Start of Available data

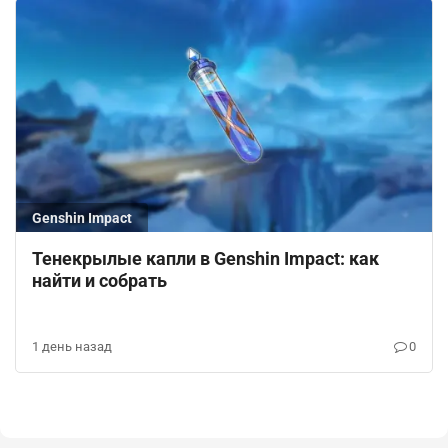
Genshin Impact
Тенекрылые капли в Genshin Impact: как
найти и собрать
1 день назад
0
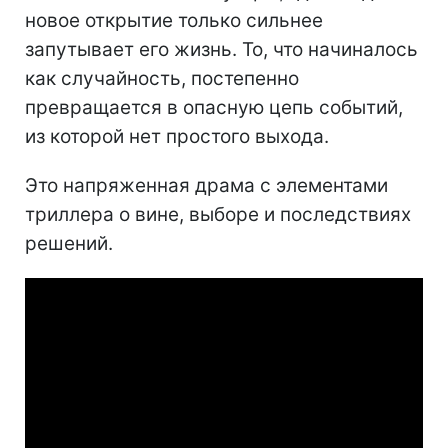
новое открытие только сильнее
запутывает его жизнь. То, что начиналось
как случайность, постепенно
превращается в опасную цепь событий,
из которой нет простого выхода.
Это напряженная драма с элементами
триллера о вине, выборе и последствиях
решений.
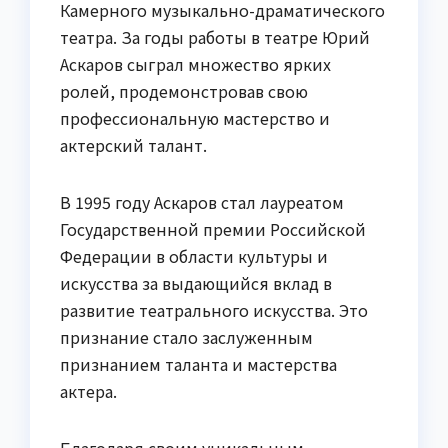
Камерного музыкально-драматического
театра. За годы работы в театре Юрий
Аскаров сыграл множество ярких
ролей, продемонстровав свою
профессиональную мастерство и
актерский талант.
В 1995 году Аскаров стал лауреатом
Государственной премии Российской
Федерации в области культуры и
искусства за выдающийся вклад в
развитие театрального искусства. Это
признание стало заслуженным
признанием таланта и мастерства
актера.
Благодаря своим уникальным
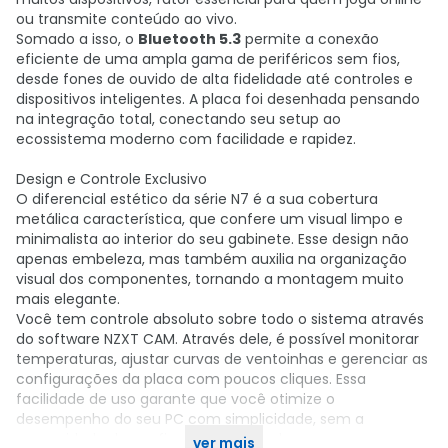
ou transmite conteúdo ao vivo.
Somado a isso, o
Bluetooth 5.3
permite a conexão
eficiente de uma ampla gama de periféricos sem fios,
desde fones de ouvido de alta fidelidade até controles e
dispositivos inteligentes. A placa foi desenhada pensando
na integração total, conectando seu setup ao
ecossistema moderno com facilidade e rapidez.
Design e Controle Exclusivo
O diferencial estético da série N7 é a sua cobertura
metálica característica, que confere um visual limpo e
minimalista ao interior do seu gabinete. Esse design não
apenas embeleza, mas também auxilia na organização
visual dos componentes, tornando a montagem muito
mais elegante.
Você tem controle absoluto sobre todo o sistema através
do software NZXT CAM. Através dele, é possível monitorar
temperaturas, ajustar curvas de ventoinhas e gerenciar as
configurações da placa com poucos cliques. Essa
facilidade de uso garante que você otimize o
desempenho do seu PC com simplicidade, sem a
necessidade de configurações complexas.
ver mais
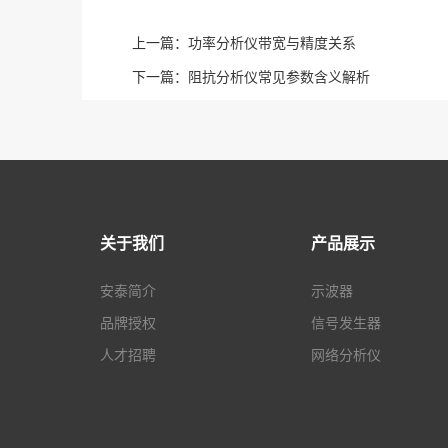
上一篇：
功率分析仪带宽与精度关系
下一篇：
阻抗分析仪常见参数含义解析
关于我们
产品展示
安泰简介
示波器
品牌授权
信号发生器
人才招聘
网络分析仪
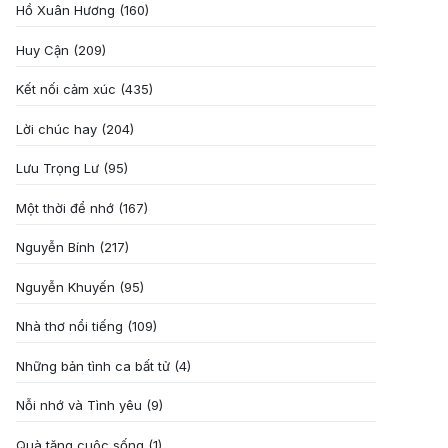
Hồ Xuân Hương
(160)
Huy Cận
(209)
Kết nối cảm xúc
(435)
Lời chúc hay
(204)
Lưu Trọng Lư
(95)
Một thời để nhớ
(167)
Nguyễn Bính
(217)
Nguyễn Khuyến
(95)
Nhà thơ nổi tiếng
(109)
Những bản tình ca bất tử
(4)
Nỗi nhớ và Tình yêu
(9)
Quà tặng cuôc sống
(1)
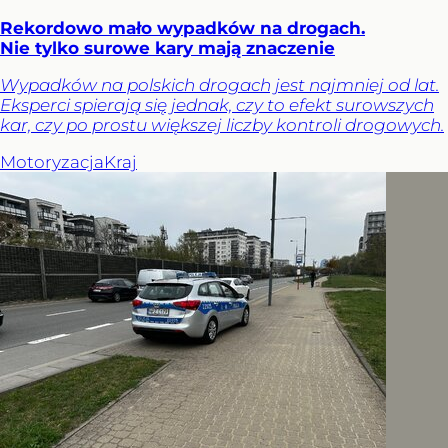
Rekordowo mało wypadków na drogach.
Nie tylko surowe kary mają znaczenie
Wypadków na polskich drogach jest najmniej od lat.
Eksperci spierają się jednak, czy to efekt surowszych
kar, czy po prostu większej liczby kontroli drogowych.
Motoryzacja
Kraj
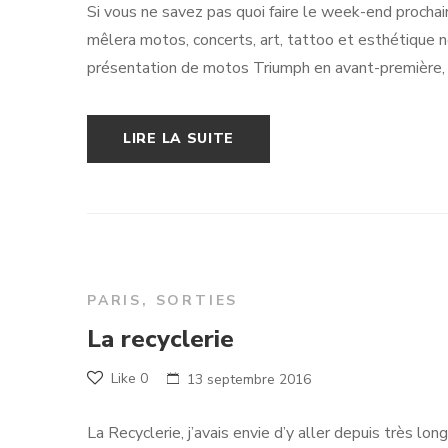
Si vous ne savez pas quoi faire le week-end prochain,
mêlera motos, concerts, art, tattoo et esthétique n
présentation de motos Triumph en avant-première, 
LIRE LA SUITE
PARIS
,
SORTIES
La recyclerie
Like
0
13 septembre 2016
La Recyclerie, j’avais envie d’y aller depuis très lo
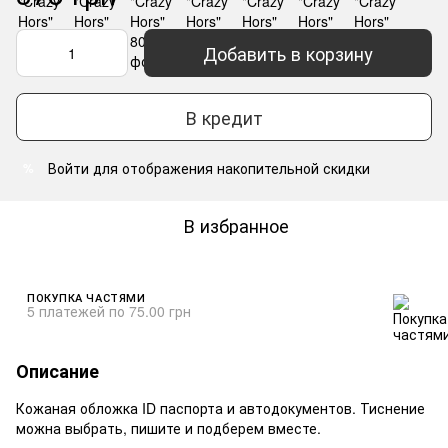
Добавить в корзину
В кредит
Войти
для отображения накопительной скидки
%
В избранное
ПОКУПКА ЧАСТЯМИ
5 платежей по 75.00 грн
Описание
Кожаная обложка ID паспорта и автодокументов. Тиснение
можна выбрать, пишите и подберем вместе.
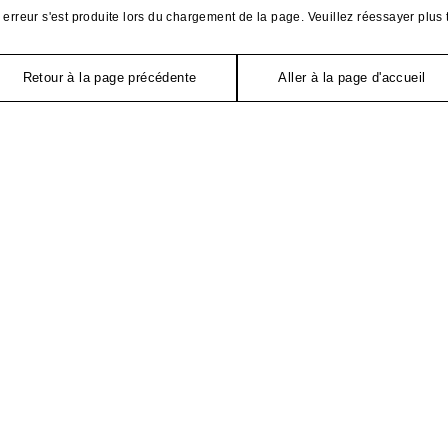
erreur s'est produite lors du chargement de la page. Veuillez réessayer plus 
Retour à la page précédente
Aller à la page d'accueil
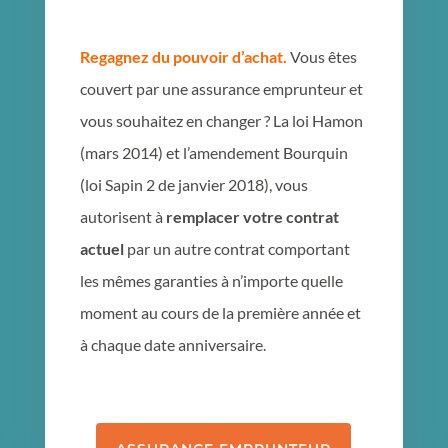
Regagnez du pouvoir d’achat.
Vous êtes
couvert par une assurance emprunteur et
vous souhaitez en changer ? La loi Hamon
(mars 2014) et l’amendement Bourquin
(loi Sapin 2 de janvier 2018), vous
autorisent à
remplacer votre contrat
actuel
par un autre contrat comportant
les mêmes garanties à n’importe quelle
moment au cours de la première année et
à chaque date anniversaire.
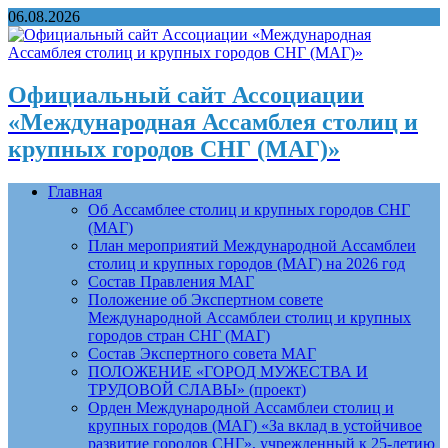
06.08.2026
Официальный сайт Ассоциации
«Международная Ассамблея столиц и
крупных городов СНГ (МАГ)»
Главная
Об Ассамблее столиц и крупных городов СНГ
(МАГ)
План мероприятий Международной Ассамблеи
столиц и крупных городов (МАГ) на 2026 год
Состав Правления МАГ
Положение об Экспертном совете
Международной Ассамблеи столиц и крупных
городов стран СНГ (МАГ)
Состав Экспертного совета МАГ
ПОЛОЖЕНИЕ «ГОРОД МУЖЕСТВА И
ТРУДОВОЙ СЛАВЫ» (проект)
Орден Международной Ассамблеи столиц и
крупных городов (МАГ) «За вклад в устойчивое
развитие городов СНГ», учрежденный к 25-летию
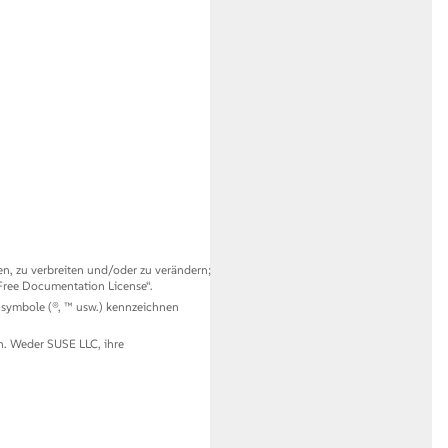
en, zu verbreiten und/oder zu verändern;
ree Documentation License
“
.
ensymbole (®, ™ usw.) kennzeichnen
n. Weder SUSE LLC, ihre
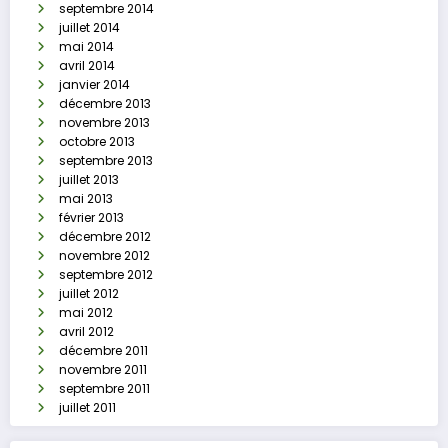
septembre 2014
juillet 2014
mai 2014
avril 2014
janvier 2014
décembre 2013
novembre 2013
octobre 2013
septembre 2013
juillet 2013
mai 2013
février 2013
décembre 2012
novembre 2012
septembre 2012
juillet 2012
mai 2012
avril 2012
décembre 2011
novembre 2011
septembre 2011
juillet 2011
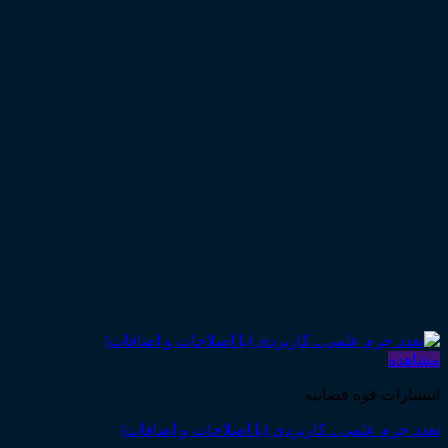
مشاهده
انتشارات قوه قضاییه
تعدد جرم علمی ـ کاربردی (با اصلاحات و اضافات)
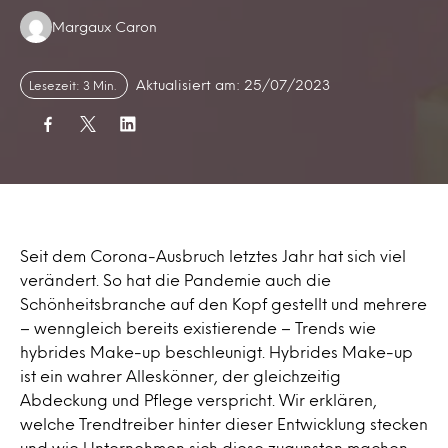
Authors:
Margaux Caron
Aktualisiert am: 25/07/2023
Lesezeit: 3 Min.
Seit dem Corona-Ausbruch letztes Jahr hat sich viel
verändert. So hat die Pandemie auch die
Schönheitsbranche auf den Kopf gestellt und mehrere
– wenngleich bereits existierende – Trends wie
hybrides Make-up beschleunigt. Hybrides Make-up
ist ein wahrer Alleskönner, der gleichzeitig
Abdeckung und Pflege verspricht. Wir erklären,
welche Trendtreiber hinter dieser Entwicklung stecken
und wie Unternehmen sich diese zugunsten machen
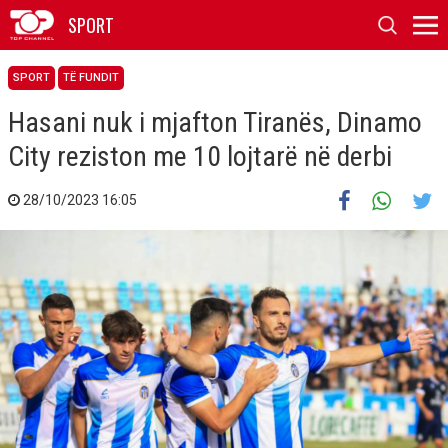
SPORT
SPORT
TË FUNDIT
Hasani nuk i mjafton Tiranës, Dinamo
City reziston me 10 lojtarë në derbi
28/10/2023 16:05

End of Available data

_Your objective_
What is the number of lines in the material above that include "Ассамблеи"? Answer with the number only.

_Exercise answer_
3